SQL Server Generate UNIQUE random string

2020-08-05 11:34发布

问题:

With help of Zohar Answer, I got SQL function to generate random string but I am facing the problem with duplicate.

Query

Create FUNCTION [dbo].[MaskGenerator]
(    
    @Prefix nvarchar(4000), -- use null or an empty string for no prefix    
    @suffix nvarchar(4000), -- use null or an empty string for no suffix    
    @MinLength int, -- the minimum length of the random part    
    @MaxLength int, -- the maximum length of the random part    
    @Count int, -- the maximum number of rows to return. Note: up to 1,000,000 rows           
    @CharType tinyint -- 1, 2 and 4 stands for lower-case, upper-case and digits. 
                      -- a bitwise combination of these values can be used to generate all possible combinations: 
                      -- 3: lower and upper, 5: lower and digis, 6: upper and digits, 7: lower, upper nad digits
)
RETURNS TABLE
AS 
RETURN 

-- An inline tally table with 1,000,000 rows
WITH E1(N) AS (SELECT N FROM (VALUES (1), (2), (3), (4), (5), (6), (7), (8), (9), (10)) V(N)), -- 10
     E2(N) AS (SELECT 1 FROM E1 a, E1 b), --100
     E3(N) AS (SELECT 1 FROM E2 a, E2 b), --10,000
     Tally(N) AS (SELECT ROW_NUMBER() OVER (ORDER BY @@SPID) FROM E3 a, E2 b) --1,000,000 

SELECT TOP(@Count)  N As Number, 
        CONCAT(@Prefix, (
        SELECT  TOP (Length) 
                -- choose what char combination to use for the random part
                CASE @CharType 
                    WHEN 1 THEN LOWER
                    WHEN 2 THEN UPPER
                    WHEN 3 THEN IIF(Rnd % 2 = 0, LOWER, UPPER)
                    WHEN 4 THEN Digit
                    WHEN 5 THEN IIF(Rnd % 2 = 0, LOWER, Digit)
                    WHEN 6 THEN IIF(Rnd % 2 = 0, UPPER, Digit)
                    WHEN 7 THEN 
                        CASE Rnd % 3
                            WHEN 0 THEN LOWER
                            WHEN 1 THEN UPPER
                            ELSE Digit
                        END
                END
        FROM Tally As T0  
        -- create a random number from the guid using the GuidGenerator view
        CROSS APPLY (SELECT ABS(CHECKSUM(NewGuid)) As Rnd FROM GuidGenerator) AS RAND
        CROSS APPLY
        (
            -- generate a random lower-case char, upper-case char and digit
            SELECT  CHAR(97 + Rnd % 26) As LOWER, -- Random lower case letter
                    CHAR(65 + Rnd % 26) As UPPER,-- Random upper case letter
                    CHAR(48 + Rnd % 10) As Digit -- Random digit
        ) AS Chars
        WHERE  T0.N <> -T1.N -- Needed for the subquery to get re-evaluated for each row
        FOR XML PATH('') 
        ), @Suffix) As RandomString
FROM Tally As T1 
CROSS APPLY
(
    -- Select a random length between @MinLength and @MaxLength (inclusive)
    SELECT TOP 1 N As Length
    FROM Tally As T2
    CROSS JOIN GuidGenerator 
    WHERE T2.N >= @MinLength
    AND T2.N <= @MaxLength
    AND T2.N <> t1.N
    ORDER BY NewGuid
) As Lengths;

Above function will provide the random string based on its parameter. For example below query will generate 100 random strings with formation of Test_Product_. the result sets having duplicate values which needs to be ignore. I have tried applying row_number but its slow down the query performance also requesting count is not coming.

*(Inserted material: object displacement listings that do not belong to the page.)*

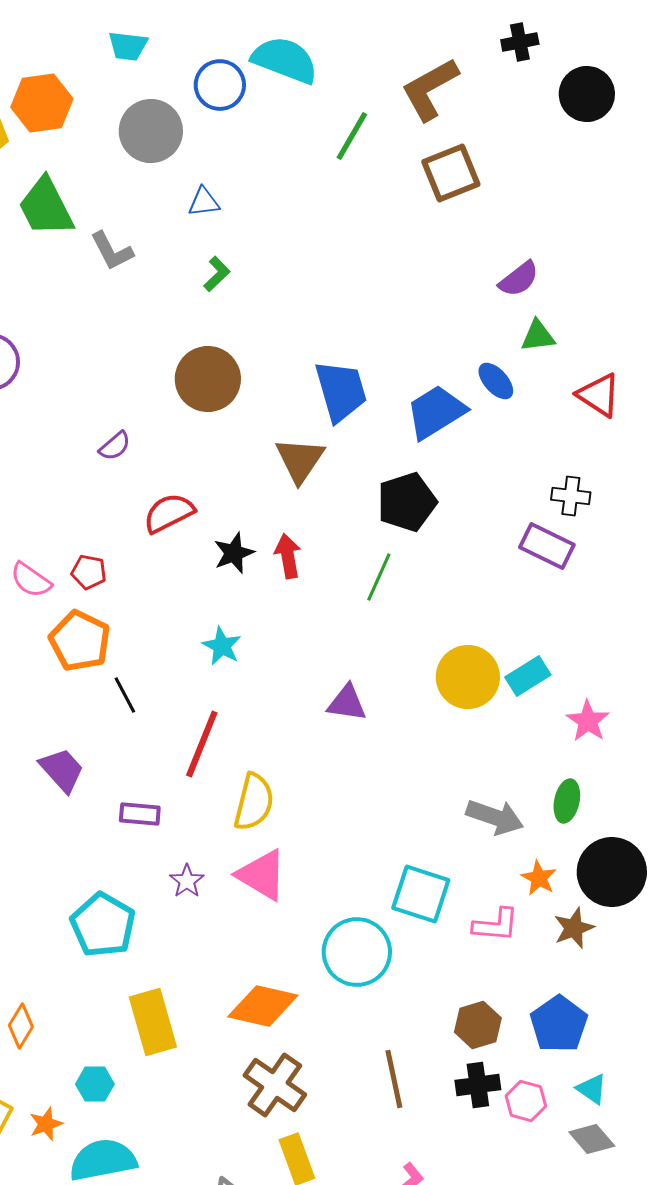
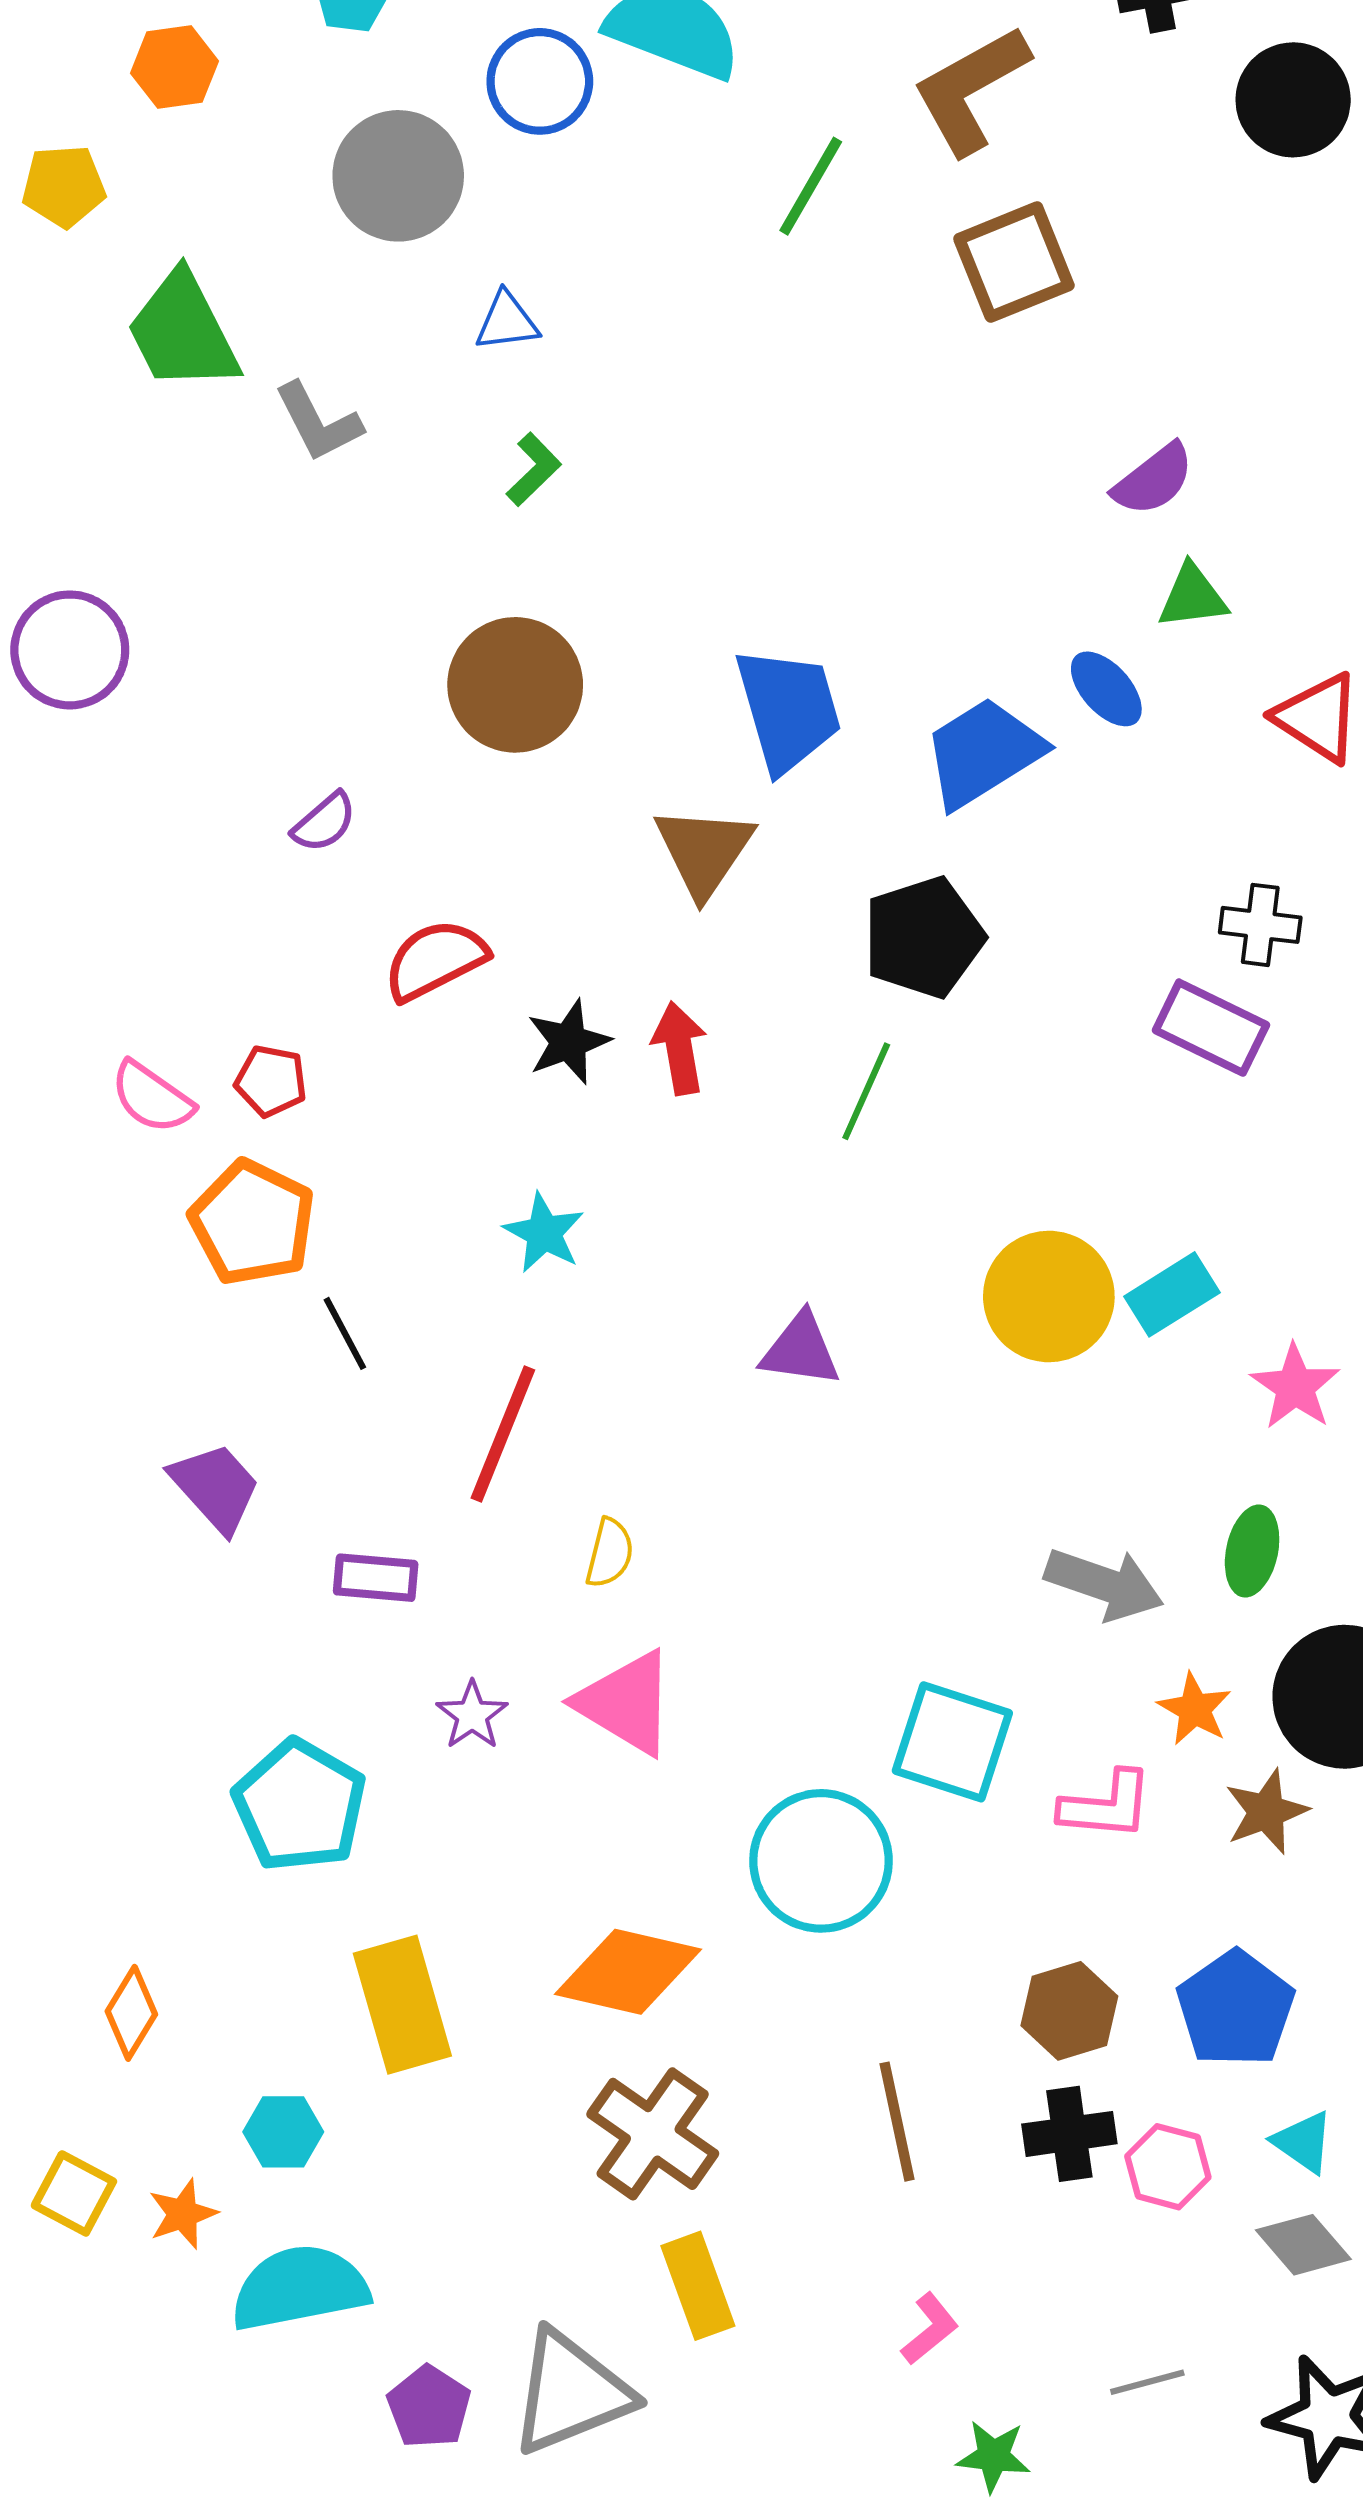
orange hexagon: (42, 103) -> (174, 67), moved, size x0.7
yellow semicircle: (254, 802) -> (610, 1553), size x0.6

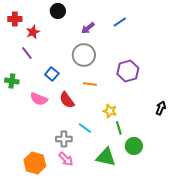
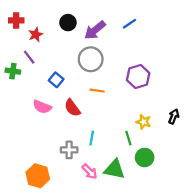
black circle: (58, 11) -> (68, 23), moved
purple arrow: (88, 28) -> (95, 30), size x1.5
green cross: (12, 81) -> (13, 71), moved
yellow star: (110, 111) -> (144, 122), moved
cyan line: (85, 128) -> (92, 138), turned 64
pink arrow: (66, 159) -> (90, 171), moved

SELECT * FROM dbo.MaskGenerator('Test_Product_',null,1,4,100,4) ORDER BY 2

I have made fiddle demo here : SQL Fiddle and my attempt also here

回答1:

Basically, this is an effect of the birthday problem.
The best solution I can offer as of now is to generate twice as many random strings you need, then select top 100 distinct values from them:

SELECT TOP 100 RandomString, ROW_NUMBER() OVER(ORDER BY @@SPID) As Number
FROM 
(
  SELECT DISTINCT RandomString 
  FROM dbo.MaskGenerator('Test_Product_',null,1,4,200,4)
) As Rnd
ORDER BY RandomString

This might seem like a waist since you're generating twice as many random strings as you need, However:

  1. I'm not sure that's actually the case. The query optimizer might just stop execution once you have 100 distinct values.

  2. Performance tests I've done for this function (on a relatively strong SQL Server 2016) shows it is lightning-fast, at least with a small number of strings:

    • Generating 200 strings average around 23 milliseconds.
    • Generating 2000 strings average around 55 milliseconds.
    • Generating 100,000 strings average around 2.8 seconds.

Generating 1 million strings, however, average around 30 seconds.